# Task details
Your reply is to be the lines below, exactly as written, with images omitted.

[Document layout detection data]
#####

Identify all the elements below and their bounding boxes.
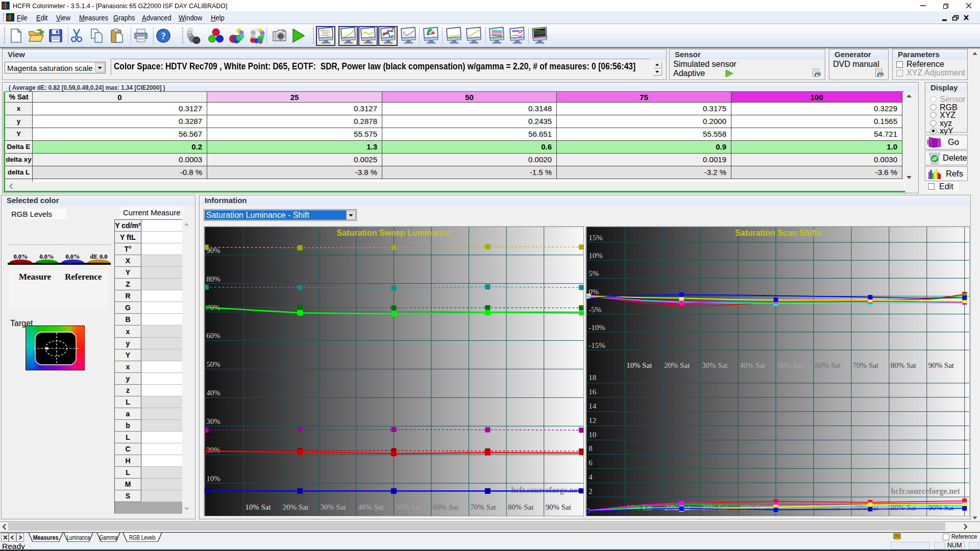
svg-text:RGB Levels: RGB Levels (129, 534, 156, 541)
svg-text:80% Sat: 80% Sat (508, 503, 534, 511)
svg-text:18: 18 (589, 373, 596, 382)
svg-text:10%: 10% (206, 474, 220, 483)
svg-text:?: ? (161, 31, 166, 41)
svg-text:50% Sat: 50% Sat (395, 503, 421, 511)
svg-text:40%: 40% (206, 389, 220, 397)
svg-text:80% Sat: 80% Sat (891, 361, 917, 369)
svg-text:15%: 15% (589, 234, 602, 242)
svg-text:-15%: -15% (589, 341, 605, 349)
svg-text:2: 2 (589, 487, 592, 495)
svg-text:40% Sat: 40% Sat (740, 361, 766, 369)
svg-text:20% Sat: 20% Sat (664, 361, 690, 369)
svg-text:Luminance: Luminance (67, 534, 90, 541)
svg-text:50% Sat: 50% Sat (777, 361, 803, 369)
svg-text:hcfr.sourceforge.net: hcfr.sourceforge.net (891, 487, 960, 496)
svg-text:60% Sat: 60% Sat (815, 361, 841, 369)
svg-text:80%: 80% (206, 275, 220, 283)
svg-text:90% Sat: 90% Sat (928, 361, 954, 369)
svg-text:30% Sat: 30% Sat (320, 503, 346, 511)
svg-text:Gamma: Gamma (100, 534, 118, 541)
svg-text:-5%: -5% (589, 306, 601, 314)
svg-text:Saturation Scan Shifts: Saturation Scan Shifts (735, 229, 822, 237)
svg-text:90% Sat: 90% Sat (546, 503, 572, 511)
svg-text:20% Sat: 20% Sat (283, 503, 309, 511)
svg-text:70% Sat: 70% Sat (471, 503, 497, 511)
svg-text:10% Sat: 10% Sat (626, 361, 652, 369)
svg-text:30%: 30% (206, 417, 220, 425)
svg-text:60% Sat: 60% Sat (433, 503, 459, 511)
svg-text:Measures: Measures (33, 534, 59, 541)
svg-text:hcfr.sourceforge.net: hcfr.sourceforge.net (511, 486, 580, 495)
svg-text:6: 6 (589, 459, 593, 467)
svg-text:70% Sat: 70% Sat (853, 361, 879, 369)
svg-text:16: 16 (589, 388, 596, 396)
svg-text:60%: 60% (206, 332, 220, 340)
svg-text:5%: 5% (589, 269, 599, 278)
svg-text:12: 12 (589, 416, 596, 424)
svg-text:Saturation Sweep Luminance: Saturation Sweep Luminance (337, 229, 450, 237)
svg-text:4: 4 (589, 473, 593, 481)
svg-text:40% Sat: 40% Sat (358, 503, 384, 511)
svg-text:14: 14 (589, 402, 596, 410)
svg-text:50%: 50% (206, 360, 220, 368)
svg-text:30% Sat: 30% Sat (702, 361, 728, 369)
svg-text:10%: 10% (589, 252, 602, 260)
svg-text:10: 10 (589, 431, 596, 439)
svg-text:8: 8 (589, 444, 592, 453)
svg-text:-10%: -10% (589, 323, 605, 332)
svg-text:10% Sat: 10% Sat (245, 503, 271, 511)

#####

# Answer to the problem
Identify all the elements below and their bounding boxes.
svg-text:RGB Levels: RGB Levels (129, 534, 156, 541)
svg-text:80% Sat: 80% Sat (508, 503, 534, 511)
svg-text:18: 18 (589, 373, 596, 382)
svg-text:10%: 10% (206, 474, 220, 483)
svg-text:?: ? (161, 31, 166, 41)
svg-text:50% Sat: 50% Sat (395, 503, 421, 511)
svg-text:40%: 40% (206, 389, 220, 397)
svg-text:80% Sat: 80% Sat (891, 361, 917, 369)
svg-text:15%: 15% (589, 234, 602, 242)
svg-text:-15%: -15% (589, 341, 605, 349)
svg-text:2: 2 (589, 487, 592, 495)
svg-text:40% Sat: 40% Sat (740, 361, 766, 369)
svg-text:20% Sat: 20% Sat (664, 361, 690, 369)
svg-text:Luminance: Luminance (67, 534, 90, 541)
svg-text:50% Sat: 50% Sat (777, 361, 803, 369)
svg-text:hcfr.sourceforge.net: hcfr.sourceforge.net (891, 487, 960, 496)
svg-text:60% Sat: 60% Sat (815, 361, 841, 369)
svg-text:80%: 80% (206, 275, 220, 283)
svg-text:90% Sat: 90% Sat (928, 361, 954, 369)
svg-text:30% Sat: 30% Sat (320, 503, 346, 511)
svg-text:Gamma: Gamma (100, 534, 118, 541)
svg-text:-5%: -5% (589, 306, 601, 314)
svg-text:Saturation Scan Shifts: Saturation Scan Shifts (735, 229, 822, 237)
svg-text:90% Sat: 90% Sat (546, 503, 572, 511)
svg-text:20% Sat: 20% Sat (283, 503, 309, 511)
svg-text:70% Sat: 70% Sat (471, 503, 497, 511)
svg-text:10% Sat: 10% Sat (626, 361, 652, 369)
svg-text:30%: 30% (206, 417, 220, 425)
svg-text:60% Sat: 60% Sat (433, 503, 459, 511)
svg-text:Measures: Measures (33, 534, 59, 541)
svg-text:hcfr.sourceforge.net: hcfr.sourceforge.net (511, 486, 580, 495)
svg-text:6: 6 (589, 459, 593, 467)
svg-text:70% Sat: 70% Sat (853, 361, 879, 369)
svg-text:16: 16 (589, 388, 596, 396)
svg-text:60%: 60% (206, 332, 220, 340)
svg-text:5%: 5% (589, 269, 599, 278)
svg-text:12: 12 (589, 416, 596, 424)
svg-text:Saturation Sweep Luminance: Saturation Sweep Luminance (337, 229, 450, 237)
svg-text:4: 4 (589, 473, 593, 481)
svg-text:40% Sat: 40% Sat (358, 503, 384, 511)
svg-text:14: 14 (589, 402, 596, 410)
svg-text:50%: 50% (206, 360, 220, 368)
svg-text:30% Sat: 30% Sat (702, 361, 728, 369)
svg-text:10%: 10% (589, 252, 602, 260)
svg-text:10: 10 (589, 431, 596, 439)
svg-text:8: 8 (589, 444, 592, 453)
svg-text:-10%: -10% (589, 323, 605, 332)
svg-text:10% Sat: 10% Sat (245, 503, 271, 511)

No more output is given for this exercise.